#### [ASSIGNMENT]
Make an exact copy of the records, leaving out the images.

#### [EXERCISE INPUT]
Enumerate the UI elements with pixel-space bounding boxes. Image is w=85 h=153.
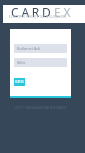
staticText: Kullanici Adi xyxy=(17,46,40,51)
staticText: Sifre xyxy=(17,60,26,65)
staticText: 2017 © TUM HAKLARI SAKLIDIR CARDEX xyxy=(0,106,83,110)
staticText: GIRIS xyxy=(15,80,24,84)
staticText: CARD xyxy=(11,4,54,20)
button[interactable]: Sifre xyxy=(14,58,67,67)
staticText: ELEKTRIK ENERJI TEKNOLOJILERI xyxy=(0,15,79,19)
button[interactable]: GIRIS xyxy=(14,78,25,86)
button[interactable]: Kullanici Adi xyxy=(14,44,67,53)
staticText: EX xyxy=(54,4,74,20)
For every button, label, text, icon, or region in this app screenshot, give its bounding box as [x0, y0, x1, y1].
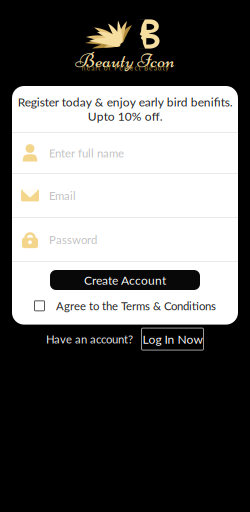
button[interactable]: Password: [12, 218, 238, 261]
staticText: Agree to the Terms & Conditions: [56, 299, 216, 313]
staticText: Have an account?: [46, 332, 133, 346]
staticText: Password: [49, 233, 97, 246]
staticText: heart of Perfect Beauty: [82, 64, 168, 72]
button[interactable]: Email: [12, 174, 238, 217]
button[interactable]: Agree to the Terms & Conditions: [34, 290, 216, 325]
staticText: Create Account: [84, 273, 166, 287]
button[interactable]: Create Account: [50, 270, 200, 290]
button[interactable]: Enter full name: [12, 133, 238, 173]
staticText: Email: [49, 189, 76, 202]
button[interactable]: Log In Now: [141, 328, 204, 351]
staticText: Enter full name: [49, 146, 124, 160]
staticText: Log In Now: [142, 332, 202, 346]
staticText: Register today & enjoy early bird benifi…: [18, 95, 232, 123]
staticText: Beauty Icon: [76, 48, 174, 73]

#### [RESPONSE TO THE TASK]
Enumerate the UI elements with pixel-space bounding boxes. Image is w=85 h=153.
staticText: Kullanici Adi xyxy=(17,46,40,51)
staticText: Sifre xyxy=(17,60,26,65)
staticText: 2017 © TUM HAKLARI SAKLIDIR CARDEX xyxy=(0,106,83,110)
staticText: GIRIS xyxy=(15,80,24,84)
staticText: CARD xyxy=(11,4,54,20)
button[interactable]: Sifre xyxy=(14,58,67,67)
staticText: ELEKTRIK ENERJI TEKNOLOJILERI xyxy=(0,15,79,19)
button[interactable]: GIRIS xyxy=(14,78,25,86)
button[interactable]: Kullanici Adi xyxy=(14,44,67,53)
staticText: EX xyxy=(54,4,74,20)
For every button, label, text, icon, or region in this app screenshot, give its bounding box as [x0, y0, x1, y1].
button[interactable]: Password: [12, 218, 238, 261]
staticText: Agree to the Terms & Conditions: [56, 299, 216, 313]
staticText: Have an account?: [46, 332, 133, 346]
staticText: Password: [49, 233, 97, 246]
staticText: heart of Perfect Beauty: [82, 64, 168, 72]
button[interactable]: Email: [12, 174, 238, 217]
button[interactable]: Agree to the Terms & Conditions: [34, 290, 216, 325]
staticText: Create Account: [84, 273, 166, 287]
button[interactable]: Create Account: [50, 270, 200, 290]
button[interactable]: Enter full name: [12, 133, 238, 173]
staticText: Email: [49, 189, 76, 202]
button[interactable]: Log In Now: [141, 328, 204, 351]
staticText: Enter full name: [49, 146, 124, 160]
staticText: Log In Now: [142, 332, 202, 346]
staticText: Register today & enjoy early bird benifi…: [18, 95, 232, 123]
staticText: Beauty Icon: [76, 48, 174, 73]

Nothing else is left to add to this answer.